Emerson -Thoreau Letters (XI-XVI) The Dial Period
by Henry D. Thoreau
But no matter, — let them hack away. The sturdy Irish arms that do the work are of more worth than oak or maple. Methinks I could look with equanimity upon a long street of Irish cabins, and pigs and children reveling in the genial Concord dirt; and I should still find my Walden wood and Fair Haven in their tanned and happy faces.
I write this in the cornfield — it being washing-day — with the inkstand Elizabeth Hoar gave me; though it is not redolent of cornstalks, I fear. Let me not be forgotten by Channing and Hawthorne, nor our grey - suited neighbor under the hill [Edmund Hosmer].
Your friend, H. D. THOREAU.
This letter and that of Emerson preceding it (No. XIII.) will be best explained by a reference to the Dial for October, 1843. The Ethnical Scriptures were selections from the Brahminical books, from Confucius, etc., such as we have since seen in great abundance. The Autumn verses are by Channing; Sweep Ho! by Ellen Sturgis, afterwards Mrs. Hooper; the Youth of the Poet and Painter also by Channing. The Letter to Contributors, which is headed simply A Letter, is by Emerson, and has been much overlooked by his later readers; his Ode to Beauty is very well known, and does not deserve the slashing censure of Thoreau, though, as it now stands, it is better than first printed. Instead of
“Love drinks at thy banquet
Remediless thirst,”
we now have the perfect phrase,
“Love drinks at thy fountain
False waters of thirst.”
The Comic is also Emerson’s. There is a poem, The Sail, by William Tappan, so often named in these letters, and a sonnet by Charles A. Dana, now of the New York Sun.
XVI. EMERSON TO THOREAU.
CONCORD, October 25, 1843.
DEAR HENRY, — I have your letter this evening by the advent of Mrs. Fuller to Ellery Channing’s, and am heartily glad of the robust greeting. Ellery brought it to me, and, as it was opened, wondered whether he had not some right to expect a letter. So I read him what belonged to him. He is usually in good spirits, and always in good wit, forms stricter ties with George Minott, and is always merry with the dullness of a world which will not support him. I am sorry you will dodge my hunters, T. and W. William Tappan is a very satisfactory person, only I could be very willing he should read a little more; he speaks seldom, but easily and strongly, and moves like a deer. H. James, too, has gone to England. I am the more sorry because you liked him so well.
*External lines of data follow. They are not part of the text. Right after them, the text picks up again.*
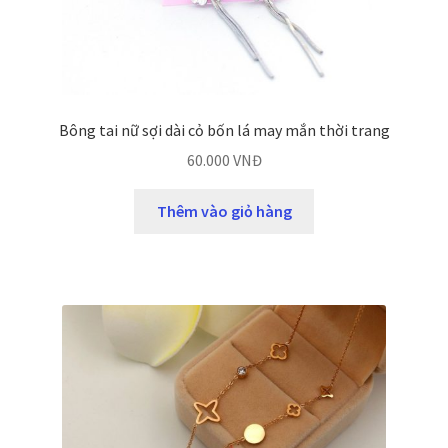
Bông tai nữ sợi dài cỏ bốn lá may mắn thời trang
60.000
VNĐ
Thêm vào giỏ hàng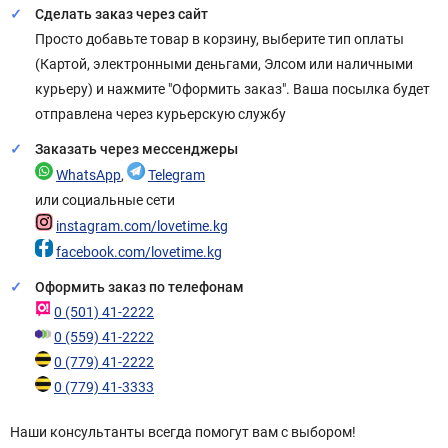
Сделать заказ через сайт
Просто добавьте товар в корзину, выберите тип оплаты
(Картой, электронными деньгами, Элсом или наличными
курьеру) и нажмите "Оформить заказ". Ваша посылка будет
отправлена через курьерскую службу
Заказать через мессенджеры
WhatsApp
,
Telegram
или социальные сети
instagram.com/lovetime.kg
facebook.com/lovetime.kg
Оформить заказ по телефонам
0 (501) 41-2222
0 (559) 41-2222
0 (779) 41-2222
0 (779) 41-3333
Наши консультанты всегда помогут вам с выбором!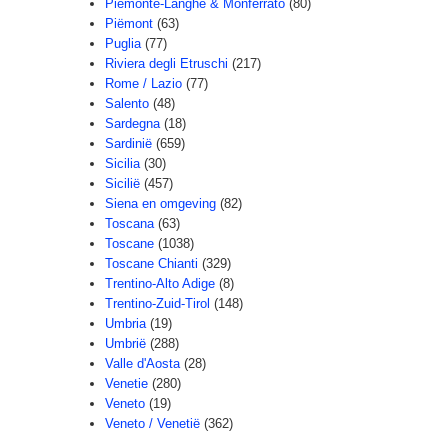
Piemonte-Langhe & Monferrato
(80)
Piëmont
(63)
Puglia
(77)
Riviera degli Etruschi
(217)
Rome / Lazio
(77)
Salento
(48)
Sardegna
(18)
Sardinië
(659)
Sicilia
(30)
Sicilië
(457)
Siena en omgeving
(82)
Toscana
(63)
Toscane
(1038)
Toscane Chianti
(329)
Trentino-Alto Adige
(8)
Trentino-Zuid-Tirol
(148)
Umbria
(19)
Umbrië
(288)
Valle d'Aosta
(28)
Venetie
(280)
Veneto
(19)
Veneto / Venetië
(362)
In Concord no events. We have had the new Hazlitt’s Montaigne, which contained the Journey into Italy, — new to me, — and the narrative of the death of the renowned friend Étienne de la Boëtie. Then I have had Saadi’s Gulistân, Ross’s translation, and Marot, and Roman de la Rose, and Robert of Gloucester’s rhymed Chronicle.
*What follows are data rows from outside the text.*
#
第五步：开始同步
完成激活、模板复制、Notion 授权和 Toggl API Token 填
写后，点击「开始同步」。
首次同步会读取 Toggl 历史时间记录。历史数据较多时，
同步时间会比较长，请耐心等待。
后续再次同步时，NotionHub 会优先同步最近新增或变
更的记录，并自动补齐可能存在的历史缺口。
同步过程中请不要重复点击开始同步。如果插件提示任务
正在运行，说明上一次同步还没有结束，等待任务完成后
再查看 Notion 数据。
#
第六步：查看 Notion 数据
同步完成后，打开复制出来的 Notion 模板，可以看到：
Where are my translations of Pindar for the Dial? Fail not to send me something good and strong. They send us the Rivista Ligure, a respectable magazine, from Genoa; La Démocratie Pacifique, a bright daily paper, from Paris; the Deutsche Schnellpost, the German New York paper; and Phalanx from London; the New Englander from New Haven, which angrily affirms that the Dial is not as good as the Bible. By all these signs we infer that we make some figure in the literary world, though we are not yet encouraged by a swollen subscription list.